Bin 850 Rakımlı Uzunçayır Yaylasında Duygu Dolu Röportaj
Artvin’in Ardanuç ilçesine bağlı Hamurlu Köyü Uzunçayır Yaylası’nda hayvanlarını otlatan üç çocuk babası İzzet Şimşek, gazeteci Ahmet Külekçi ile yaptığı röportajda duygu dolu sözler söyledi.

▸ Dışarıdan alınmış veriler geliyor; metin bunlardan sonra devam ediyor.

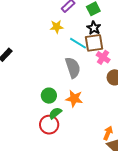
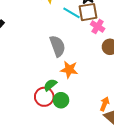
gray semicircle: (73, 68) -> (57, 46), moved
green circle: (49, 96) -> (61, 100), moved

Muhabirin “Benden bir isteğin, arzun var mı?” sorusuna, “Bir daha yolun düşerse gelirken bana Türk Bayrağı getir” yanıtını veren Şimşek, bu sözleriyle hem vatan sevgisini dile getirdi hem de yürekleri dağladı.
“Bana Bayrak Getir, Başka Bir Şey İstemem”
40 yıldır çobanlık yaptığını belirten İzzet Şimşek, tek isteğinin Türk Bayrağı olduğunu vurguladı. “Hoş geldiniz, sefalar getirdiniz. Bir daha yolun düşerse bana Türk Bayrağı getir. Yaylada evime asacağım. Mustafa Kemal Atatürk ile şehitlerimizin emaneti şanlı bayrağımıza can feda” diyerek duygularını ifade etti.
“Devletimiz Bizleri Unutmasın”
Geçimini çobanlıkla sağlayan ve üç çocuğunu bu meslek sayesinde okuttuğunu söyleyen Şimşek, tarım ve hayvancılığın zorluklarına dikkat çekti. “Ben 40 yıldır bu işi yapıyorum. Çok zor ve meşakkatli ama Allah’a şükür ömrüm yettikçe devam edeceğim. Devlet büyüklerimiz bizleri unutmasın, daha çok destek olsun. İnsanlar topraklarına, yaylalarına sahip çıkmalı” dedi.
Yaylalarda Acı Gerçek: Yünler Çöpe Gidiyor
Her yıl binlerce küçükbaş hayvanın kırkıldığını fakat yünlerin değerlendirilemediğini söyleyen Şimşek, “Kamyon kamyon yünler ya yakılıyor ya da çöpe gidiyor. Eskiden halı ve kilim karşılığında bu yünler toplanırdı. Şimdi maalesef kimse ilgilenmiyor. Oysa bu yünlerin ekonomiye kazandırılması gerek” ifadelerini kullandı.
“Artık Çoban Bulamıyoruz”
Gençlerin yaylalardan uzaklaştığını belirten Şimşek, hayvancılığın zor günler yaşadığını söyledi: “Hayvanların ne yününden ne etinden ne de sütünden faydalanabilir hale geldik. Elimizdeki koyun keçi para etmiyor. Yaylalarda çoban bulamaz olduk. Herkes şehre göçüyor. Üretmek yerine tüketmeyi tercih ediyoruz. Tarım ve hayvancılık teşvik edilmezse bu topraklarda üretim tamamen bitecek” dedi.
İzzet Şimşek’in bu sözleri, hem yaylalarda yaşanan zorlukları hem de kırsal kesimde tarım ve hayvancılığın geleceğini gözler önüne serdi.